From a friend in Iraq:
This is my last email update from the Iraqi Theater of Operations (ITO) as it is known out here. It has been an extremely eventful year, and thanks be to God, if my luck holds out, a safe one for me at least, not counting a few near misses. For many more, however, it has not been a safe year, and many Coalition Forces and Iraqi people have paid the ultimate price for an Iraq free of extremists. It is in their memory, especially my many countrymen, including the 20 or so from my base in southern Iraq, who have died in this effort, that I dedicate this email.
I am sitting at the terminal at the Baghdad Airport. The C-130 leaves in a few hours. After that, I take my chances like anybody else on the commercial flight outta Kuwait to DC tonight. Since they (the airlines anyway) say that airline travel is safer than driving, and without wanting to tempt fate or in anyway jinx myself, I am betting I will be seeing you folks Stateside.

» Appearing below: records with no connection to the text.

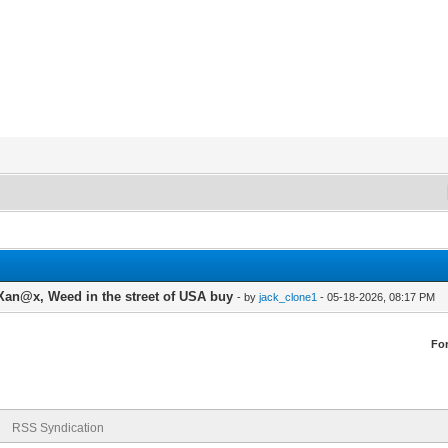
an@x, Weed in the street of USA buy
- by
jack_clone1
- 05-18-2026, 08:17 PM
Fo
RSS Syndication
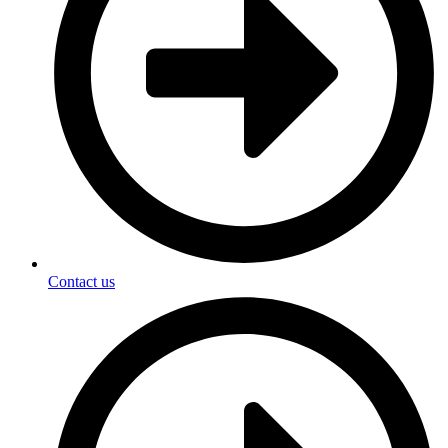
Contact us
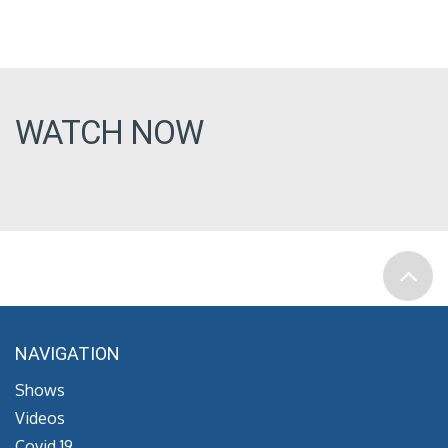
WATCH NOW
NAVIGATION
Shows
Videos
Covid 19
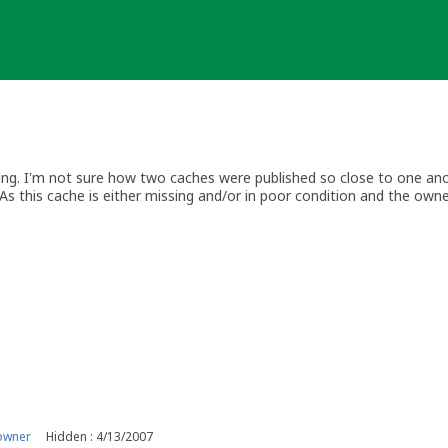
sing. I'm not sure how two caches were published so close to one anoth
As this cache is either missing and/or in poor condition and the own
s, I'm archiving the listing.
ing.com/profile/?u=honeychile
owner
Hidden : 4/13/2007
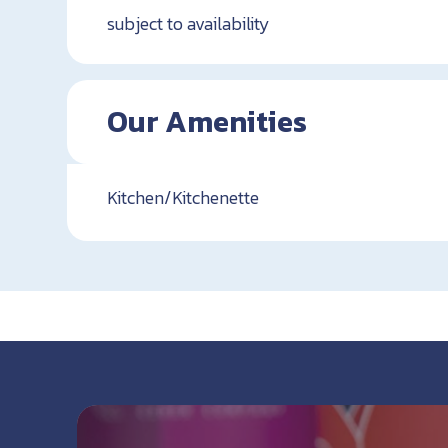
subject to availability
Our Amenities
Kitchen/Kitchenette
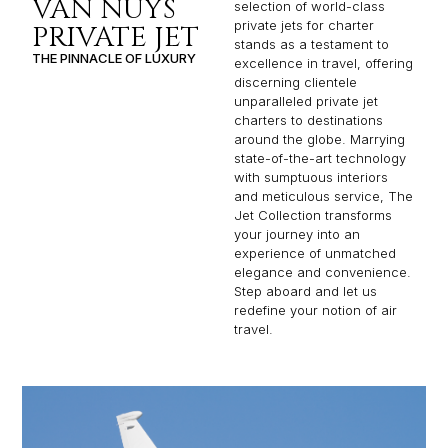
VAN NUYS
selection of world-class
private jets for charter
PRIVATE JET
stands as a testament to
THE PINNACLE OF LUXURY
excellence in travel, offering
discerning clientele
unparalleled private jet
charters to destinations
around the globe. Marrying
state-of-the-art technology
with sumptuous interiors
and meticulous service, The
Jet Collection transforms
your journey into an
experience of unmatched
elegance and convenience.
Step aboard and let us
redefine your notion of air
travel.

Actually because of the time difference, by the time you get this email, I should be peacefully picking my teeth at the D-FAC (see below) on Ali As-Saleem AB in Kuwait (definitely a rear area – no worries there).
If you do not support the war over here, just ask yourself if you would want to live in a country run by the ideas of such visionaries as Moqtada Al-Sadr (whom we just call “Mookie” over here) or Usama bin Laden (whom we call many things over here, none of which can I relate to this mixed audience). Whatever got us here, the mission is critical now to our country’s safety, and we owe this to the Iraqi people who have suffered so much under Hussein, and continue to suffer as it struggles to emerge from the chaos and repression of the previous regime, hampered by neighbors who will willingly supply weapons and men to instigate a civil war for the sole reason of embarrassing the United States. In this respect they are using the Iraqis and turning them on themselves as pawns in their own sick game.

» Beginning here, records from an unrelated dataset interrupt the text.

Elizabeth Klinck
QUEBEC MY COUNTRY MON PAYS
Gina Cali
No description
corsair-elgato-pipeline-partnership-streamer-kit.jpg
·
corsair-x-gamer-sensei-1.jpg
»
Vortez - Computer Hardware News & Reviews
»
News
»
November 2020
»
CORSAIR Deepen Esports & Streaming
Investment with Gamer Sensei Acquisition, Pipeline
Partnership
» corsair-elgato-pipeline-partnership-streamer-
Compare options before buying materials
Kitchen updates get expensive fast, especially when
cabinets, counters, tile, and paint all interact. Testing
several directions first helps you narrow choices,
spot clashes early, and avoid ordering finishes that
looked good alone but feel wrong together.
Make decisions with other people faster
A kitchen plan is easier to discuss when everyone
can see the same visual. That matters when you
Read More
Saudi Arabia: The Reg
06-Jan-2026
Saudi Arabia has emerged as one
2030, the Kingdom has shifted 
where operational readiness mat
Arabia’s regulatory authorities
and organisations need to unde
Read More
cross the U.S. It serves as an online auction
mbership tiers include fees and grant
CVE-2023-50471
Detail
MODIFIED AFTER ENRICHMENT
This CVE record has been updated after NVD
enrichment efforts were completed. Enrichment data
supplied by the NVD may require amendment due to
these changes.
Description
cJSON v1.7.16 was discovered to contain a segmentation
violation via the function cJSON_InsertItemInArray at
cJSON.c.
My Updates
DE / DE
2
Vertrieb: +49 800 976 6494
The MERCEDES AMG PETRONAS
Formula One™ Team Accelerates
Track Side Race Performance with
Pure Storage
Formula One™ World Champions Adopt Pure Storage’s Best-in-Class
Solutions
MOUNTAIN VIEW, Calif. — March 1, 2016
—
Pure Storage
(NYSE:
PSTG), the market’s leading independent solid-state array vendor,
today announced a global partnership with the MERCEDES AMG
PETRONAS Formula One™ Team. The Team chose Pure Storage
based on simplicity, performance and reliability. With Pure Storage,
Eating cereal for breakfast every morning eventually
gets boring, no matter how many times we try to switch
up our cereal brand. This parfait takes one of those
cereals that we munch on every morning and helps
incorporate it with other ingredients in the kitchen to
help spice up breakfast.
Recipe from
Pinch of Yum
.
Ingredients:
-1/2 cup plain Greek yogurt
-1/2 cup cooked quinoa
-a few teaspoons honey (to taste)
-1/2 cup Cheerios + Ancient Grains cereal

When I arrived into the ITO, the battle was very much in the balance. The best we could do was hold the line, and our enemies seemed to be able to penetrate us at will. Thanks to the Surge, which we all wish was bigger than it was, and to the better strategy of the Coalition, we have been able to make significant progress. For the first time we are beginning to see light at the end of the tunnel. Probably the most significant change is that more and more, extremists are being marginalized, and the Iraqi Government is being seen as the legitimate solution by the Iraqi people themselves. Also, there are just more Iraqi Security Forces available to put down the bad guys.
There are still many problem areas, Baghdad is better, but still not secure. A few weeks ago the brave souls at the Embassy had to endure a barrage of mortars – about 35 total. Basrah is a total mess being run by the militias fighting over stolen oil. In the west and south though, despite some recent setbacks, the trend is definitely good.
ON THE LIGHTER SIDE
Despite the obvious drawbacks of service here, it has actually been a rewarding year. One thing that is funny out here is that this mission has forced so many totally dis-similar USG agencies, with totally different cultures to work together.

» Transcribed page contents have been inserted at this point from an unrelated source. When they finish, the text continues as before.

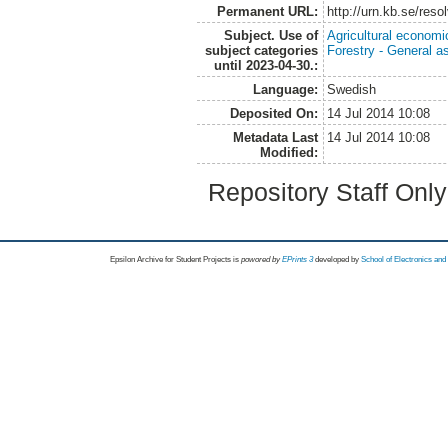
Permanent URL:
http://urn.kb.se/res
Subject. Use of
Agricultural economi
subject categories
Forestry - General a
until 2023-04-30.:
Language:
Swedish
Deposited On:
14 Jul 2014 10:08
Metadata Last
14 Jul 2014 10:08
Modified:
Repository Staff Onl
Epsilon Archive for Student Projects is
powored by
EPrints 3
developed by
School of Electronics an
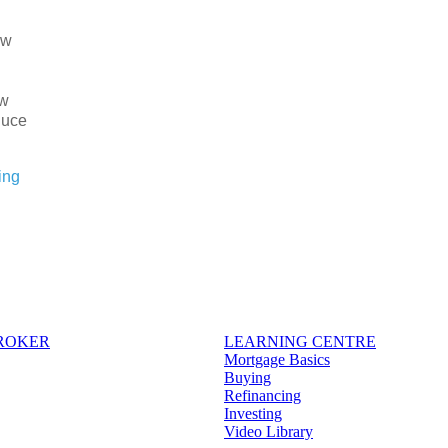
ew
ow
duce
ing
BROKER
LEARNING CENTRE
Mortgage Basics
Buying
Refinancing
Investing
Video Library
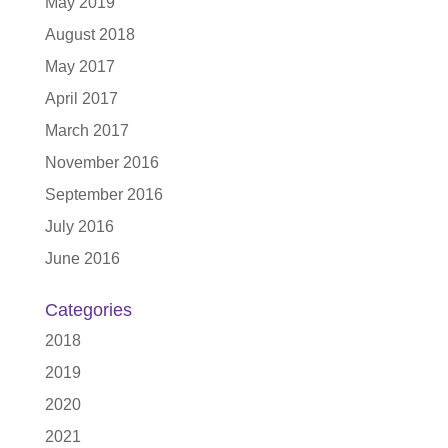
May 2019
August 2018
May 2017
April 2017
March 2017
November 2016
September 2016
July 2016
June 2016
Categories
2018
2019
2020
2021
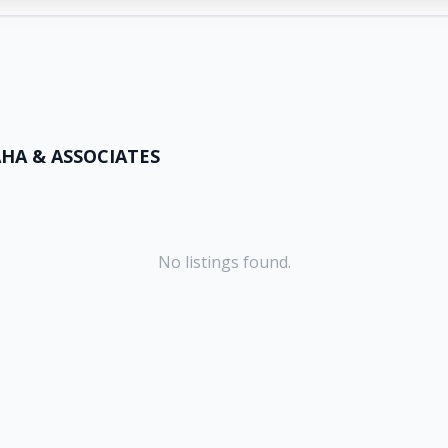
HA & ASSOCIATES
No listings found.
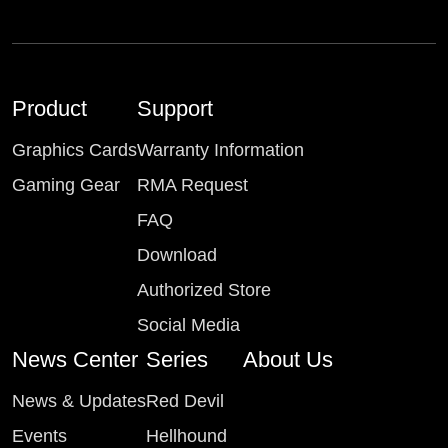
Product
Support
Graphics Cards
Warranty Information
Gaming Gear
RMA Request
FAQ
Download
Authorized Store
Social Media
News Center
Series
About Us
News & Updates
Red Devil
Events
Hellhound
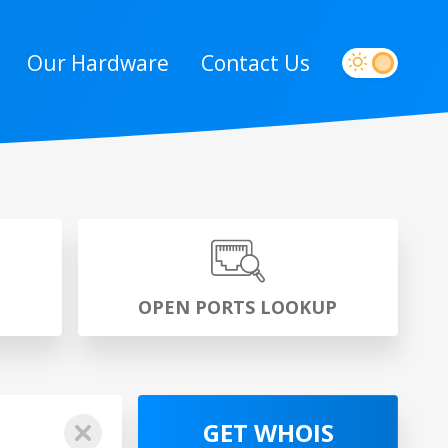
Our Hardware
Contact Us
P
OPEN PORTS LOOKUP
GET WHOIS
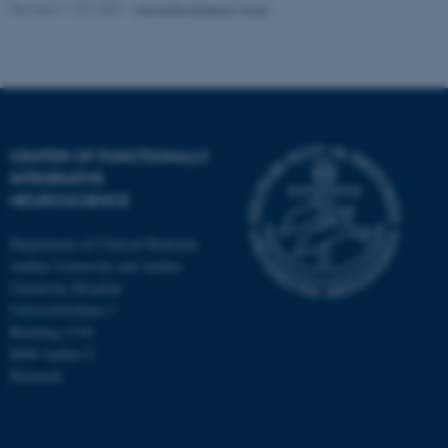
Revised 11.09.2025
-
Henriette Blæsild Vuust
CENTER OF FUNCTIONALLY
INTEGRATIVE
NEUROSCIENCE
Department of Clinical Medicine
Aarhus University and Aarhus
University Hospital
Universitetsbyen 3
Building 1710
8000 Aarhus C
Denmark
ASP.NET_SessionId
Microsoft Corporation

I thought that the State Department was bad for acronyms. I found out that we can’t hold a candle to the military that has an acronym for EVERYTHING. They can’t even eat without using an acronym – the mess hall, or chow hall for a Marine is called the D-FAC here, short for dining facility. I have used that one so much this past year that I am afraid of asking a friend to lunch at the State Department cafeteria and saying “let’s meet at the D-FAC!” Combat rations are called “C-RATs” (how in the world the military expects you to eat something with the word “rat” in it is beyond me), gym clothes are called “PTs,” a simple uniform is called a “DCU;” The list is endless! My personal favorite, one that actually makes sense is the acronym for the Point Of Origin site for a mortar or rocket attack. It is called a “POO” site. No comment. 😉
Getting to ride around in Blackhawks speeding at break-neck speed doing wild maneuvers with the wind rushing through your hair is definitely pretty cool The blacked-out midnight runs are the best. The novelty of riding like cargo, or better still, cattle in a C-130 got old 30 minutes into my first flight, but I am still glad I got the chance to do it. I won’t miss the corkscrew landings, but the two times I got to see those landings from the cockpit was definitely worth the ride.
I will miss the Italian Army I originally deployed with, and their nightly pizza parties – home made pizza in brick ovens – the real McCoy. I will miss their D-FAC more with its un-impressive, but nevertheless very welcome under the circumstances, wine list (no kidding!). They “TOA”ed out (I will leave you to figure that acronym out) in November and we were left trying to bootleg inferior Lebanese wine from Baghdad. Hell of a way to fight a war with inferior wine.
I will definitely miss the wonderful colleagues with whom I worked in Iraq, Richard my boss and dear friend, and Ken the USAID guy, and now dear friend who persevered through so much and managed to actually accomplish a lot together. My grief at our parting is much consoled by the fact that we will all be in DC together in a few weeks, and plan to get together as soon as possible. Huge kudos to both of you guys, and I will see you soon!
That’s all for now. Thank you all for your support with the emails, letters, and especially your prayers.